For those unfamiliar with tonnato, it’s a creamy, mayonnaise-like sauce made with tuna.  The most infamous use of tonnato is served over cold veal slices. Yes, you heard right.  You’re probably recoiling in horror and revulsion right now.  However, as with many things in the epicurean world, certain flavor profiles sound outlandish and abysmal, but are truly extraordinary.  Meet, vitello tonnato, a dish originating from the Piedmontese region – these two perfect strangers, veal and tuna, meet and the result is this decadent and exceedingly sophisticated antipasto served on special family gatherings.

Best made the day in advance to allow the flavors to marry, a veal round is typically braised, cooled and after it’s been thinly sliced, the tonnato sauce is poured over and served with capers.

Don’t knock it till you have tried it.  Remember the first time someone took you to a sushi restaurant and the thought of eating raw fish was nauseating and after tying it, sushi was your new best friend?  My point exactly.

The basic ingredients to tonnato are capers, good grade quality tuna, anchovies, lemon juice, olive oil and mayo.  The mayo is what makes takes it over the top, but egg yolks can be used.  Tonnato is one of those adaptable sauces that goes well on anything.  It pairs beautifully with roasted veggies, adorns a pork loin, served alongside roasted, turkey breast.  Not to mention in a sandwich as a spread or as dipping sauce with a crudité platter.



One 1 LB pork tenderloin

Kosher salt

Fresh cracked pepper


4 TBSP lemon juice

½ TSP kosher salt

2 egg yolks

½ cup of olive oil

½ cup of safflower oil

1 TSP Grey Poupon Dijon mustard

1 TSP capers

2 anchovy filets – chopped

1 can of good tuna packed in olive oil – drained and rough chopped


Season the pork loin with kosher salt and fresh cracked pepper and rub it well with olive oil. Place it in a foil lined cookie sheet and roast for about 30 minutes and an instant thermometer reads 140F.

In a skillet, add some olive oil and brown the pork on all sides after you have removed it from the oven. Set aside and refrigerate at least 7 hours, for easy slicing.
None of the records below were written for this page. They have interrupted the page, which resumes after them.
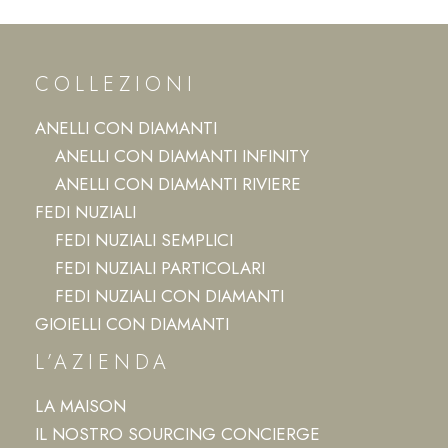
COLLEZIONI
ANELLI CON DIAMANTI
ANELLI CON DIAMANTI INFINITY
ANELLI CON DIAMANTI RIVIERE
FEDI NUZIALI
FEDI NUZIALI SEMPLICI
FEDI NUZIALI PARTICOLARI
FEDI NUZIALI CON DIAMANTI
GIOIELLI CON DIAMANTI
L’AZIENDA
LA MAISON
IL NOSTRO SOURCING CONCIERGE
Inside the cup provided with an immersion blender, add the egg yolks, mustard, 2 TBSP lemon juice, capers, anchovies and the oils.  Insert the immersion blender all the way to the bottom of the cup and turn on bringing the blender up and down slowly until the mayo is formed.  Add the tuna and the remaining 2 TBSP of lemon juice and blend to incorporate and create a smooth sauce.  Adjust seasonings as the anchovies and tuna will have salt.

Remove the pork from the fridge and slice thinly against the grain.  Place on a platter, spread the pork with the tonnato mayo and cover with some plastic wrap and return to the fridge.  Allow it to chill for about 4 hours, as the flavors will improve. Serve chilled or at room temperature.